Every line below that holds the word "kilbil" must be listed.

Stored records:
--------------------
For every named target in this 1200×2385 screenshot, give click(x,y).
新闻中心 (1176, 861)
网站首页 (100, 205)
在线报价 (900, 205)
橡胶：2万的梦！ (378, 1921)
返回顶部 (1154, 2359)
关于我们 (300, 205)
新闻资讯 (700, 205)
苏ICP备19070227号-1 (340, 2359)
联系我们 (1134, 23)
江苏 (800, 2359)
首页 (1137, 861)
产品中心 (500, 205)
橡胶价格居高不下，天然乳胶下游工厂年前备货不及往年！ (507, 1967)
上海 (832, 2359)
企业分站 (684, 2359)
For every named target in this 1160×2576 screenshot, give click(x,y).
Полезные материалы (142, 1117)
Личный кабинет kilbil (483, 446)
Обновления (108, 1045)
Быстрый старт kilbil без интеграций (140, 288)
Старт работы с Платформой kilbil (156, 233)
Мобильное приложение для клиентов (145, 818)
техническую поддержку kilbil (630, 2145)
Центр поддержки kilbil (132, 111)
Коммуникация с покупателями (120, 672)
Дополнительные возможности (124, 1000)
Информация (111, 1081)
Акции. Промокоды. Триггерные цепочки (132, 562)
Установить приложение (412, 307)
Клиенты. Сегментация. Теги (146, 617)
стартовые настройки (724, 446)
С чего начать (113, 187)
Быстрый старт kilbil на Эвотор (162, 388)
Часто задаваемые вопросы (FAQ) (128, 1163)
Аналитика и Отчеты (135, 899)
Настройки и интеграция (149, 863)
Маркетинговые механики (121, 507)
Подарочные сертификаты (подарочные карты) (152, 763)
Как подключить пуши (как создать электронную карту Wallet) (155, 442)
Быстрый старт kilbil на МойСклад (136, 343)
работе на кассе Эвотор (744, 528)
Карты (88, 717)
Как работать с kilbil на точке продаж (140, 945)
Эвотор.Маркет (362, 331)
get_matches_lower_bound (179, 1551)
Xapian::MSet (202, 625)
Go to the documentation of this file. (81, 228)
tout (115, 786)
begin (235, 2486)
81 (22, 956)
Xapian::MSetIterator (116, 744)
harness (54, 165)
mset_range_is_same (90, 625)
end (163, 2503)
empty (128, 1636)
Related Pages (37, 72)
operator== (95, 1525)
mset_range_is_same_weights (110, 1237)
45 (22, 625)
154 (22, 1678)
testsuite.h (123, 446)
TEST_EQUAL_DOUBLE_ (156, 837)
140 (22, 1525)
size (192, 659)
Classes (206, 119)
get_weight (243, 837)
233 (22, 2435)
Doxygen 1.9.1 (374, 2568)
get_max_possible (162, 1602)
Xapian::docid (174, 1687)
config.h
--------------------
**SOLVED EXERCISE:**
Личный кабинет kilbil (483, 446)
Быстрый старт kilbil без интеграций (140, 288)
Старт работы с Платформой kilbil (156, 233)
техническую поддержку kilbil (630, 2145)
Центр поддержки kilbil (132, 111)
Быстрый старт kilbil на Эвотор (162, 388)
Быстрый старт kilbil на МойСклад (136, 343)
Как работать с kilbil на точке продаж (140, 945)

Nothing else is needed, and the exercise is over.